A Justiça Criminal é o maior exemplo de uma governança separada, corporativa e divergente exercida no Estado brasileiro. Leis são elaboradas e nem sempre executadas e,ou aplicadas. O culpa pelo caos prisional é jogada no Poder Executivo que faz a guarda e a custódia dos apenados da JUSTIÇA, enquanto o Judiciário sentencia, determina o regime penal, controla as penas, supervisiona a execução penal, concede benefícios e solta. As forças policiais e penitenciárias são administradas pelo Executivo e desprezadas pelo MP e Judiciário, apesar delas auxiliarem a justiça com o poder de polícia e o poder da guarda e custódia de presos à disposição do Judiciário.

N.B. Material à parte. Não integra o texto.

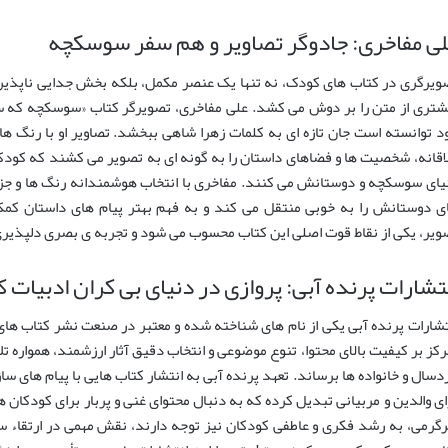
ی مفاخری: جادوگر تصاویر و هم سفر سوسکچه
ویرگری در کتاب های کودک، نه تنها یک عنصر مکمل، بلکه بخش جدایی ناپذیری 
شتری از متن را بر دوش می کشد. علی مفاخری، تصویرگر کتاب «سوسکچه که
د توانسته است جان تازه ای به کلمات زهرا شاهی ببخشد. تصاویر او با رنگ ه
اقانه، شخصیت ها و فضاهای داستان را به گونه ای به تصویر می کشند که کودکان
یای سوسکچه و دوستانش می کنند. مفاخری با انتخاب هوشمندانه رنگ ها و ج
ی دوستانش را به خوبی منتقل می کند و به فهم بهتر پیام های داستان کمک
ویر، یکی از نقاط قوت اصلی این کتاب محسوب می شود و تجربه ی بصری دلپذیری ر
تشارات پرنده آبی: پروازی در دنیای بی کران ادبیات 
تشارات پرنده آبی یکی از نام های شناخته شده و معتبر در صنعت نشر کتاب های 
رکز بر کیفیت بالای محتوا، تنوع موضوعی و انتخاب دقیق آثار ارزشمند، همواره ت
دسال و خانواده ها برساند. تعهد پرنده آبی به انتشار کتاب هایی با پیام های س
ای والدین و مربیانی تبدیل کرده که به دنبال محتوای غنی و پربار برای کودکان هس
گرمی، به رشد فکری و عاطفی کودکان نیز توجه دارند، نقش مهمی در ارتقاء سط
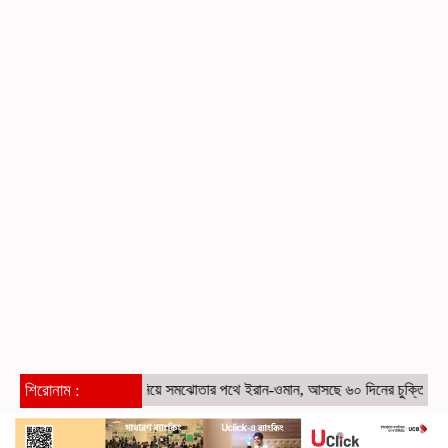
শিরোনাম :
হরমুজ নিয়ে সমঝোতার পথে ইরান-ওমান, আসছে ৬০ দিনের চুক্তি
প্রথম শ্র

O que estão fazendo os Poderes Legislativo e o Judiciário diante do retrabalho policial no combate ao crime e da inércia do Executivo em construir presídios para ressocializar os apenados da justiça? Ao ficarem elaborando leis benevolentes e soltando a bandidagem, demonstram atitudes próprias de quem não se vê como governo responsável pela pela ordem pública e paz social.